EXERCISE PROMPT:
All of the data beneath this instruction is to be transcribed word for word.
== EXERCISE DATA ==
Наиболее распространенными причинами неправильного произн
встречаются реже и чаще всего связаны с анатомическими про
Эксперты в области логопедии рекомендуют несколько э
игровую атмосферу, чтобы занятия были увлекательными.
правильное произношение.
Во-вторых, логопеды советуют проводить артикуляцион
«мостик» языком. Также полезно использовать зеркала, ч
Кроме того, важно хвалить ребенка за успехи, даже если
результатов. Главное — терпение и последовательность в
===
RESULT OF THIS EXERCISE:
Наиболее распространенными причинами неправильного произн
встречаются реже и чаще всего связаны с анатомическими про
Эксперты в области логопедии рекомендуют несколько э
игровую атмосферу, чтобы занятия были увлекательными.
правильное произношение.
Во-вторых, логопеды советуют проводить артикуляцион
«мостик» языком. Также полезно использовать зеркала, ч
Кроме того, важно хвалить ребенка за успехи, даже если
результатов. Главное — терпение и последовательность в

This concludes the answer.